Task details – Your answer must repeat all of the entries word for word, without any images.

══════════

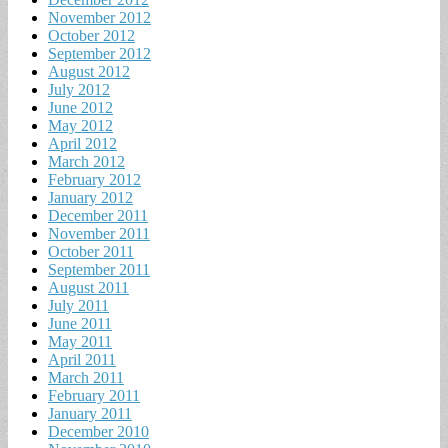
November 2012
October 2012
September 2012
August 2012
July 2012
June 2012
May 2012
April 2012
March 2012
February 2012
January 2012
December 2011
November 2011
October 2011
September 2011
August 2011
July 2011
June 2011
May 2011
April 2011
March 2011
February 2011
January 2011
December 2010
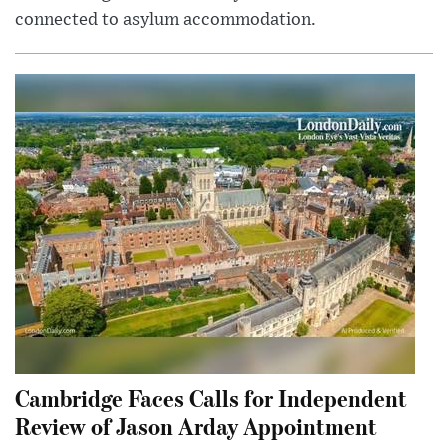
connected to asylum accommodation.
Cambridge Faces Calls for Independent
Review of Jason Arday Appointment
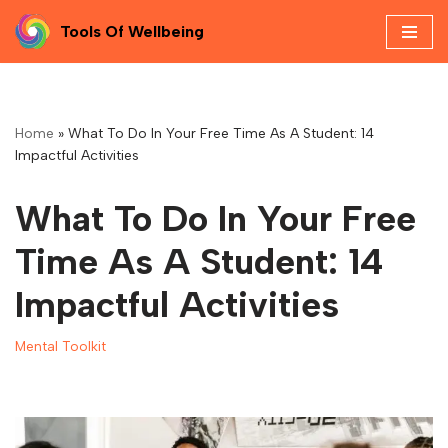
Tools Of Wellbeing
Skip
to
content
Home
»
What To Do In Your Free Time As A Student: 14
Impactful Activities
What To Do In Your Free
Time As A Student: 14
Impactful Activities
Mental Toolkit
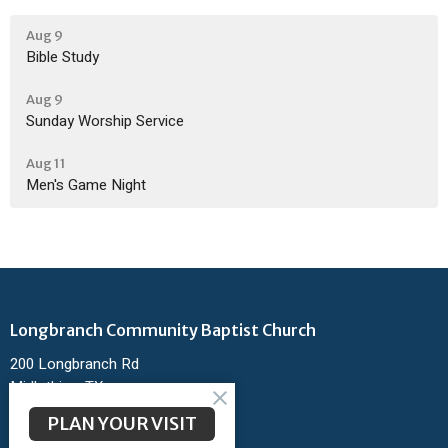
Aug 9
Bible Study
Aug 9
Sunday Worship Service
Aug 11
Men's Game Night
Longbranch Community Baptist Church
200 Longbranch Rd
Midlothian, TX
76065
PLAN YOUR VISIT
View Map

══════════

Solution for this problem –
November 2012
October 2012
September 2012
August 2012
July 2012
June 2012
May 2012
April 2012
March 2012
February 2012
January 2012
December 2011
November 2011
October 2011
September 2011
August 2011
July 2011
June 2011
May 2011
April 2011
March 2011
February 2011
January 2011
December 2010
connected to asylum accommodation.
Cambridge Faces Calls for Independent
Review of Jason Arday Appointment
Tools Of Wellbeing
Skip
to
content
Home
»
What To Do In Your Free Time As A Student: 14
Impactful Activities
What To Do In Your Free
Time As A Student: 14
Impactful Activities
Mental Toolkit
Aug 9
Bible Study
Aug 9
Sunday Worship Service
Aug 11
Men's Game Night
Longbranch Community Baptist Church
200 Longbranch Rd
Midlothian, TX
76065
PLAN YOUR VISIT
View Map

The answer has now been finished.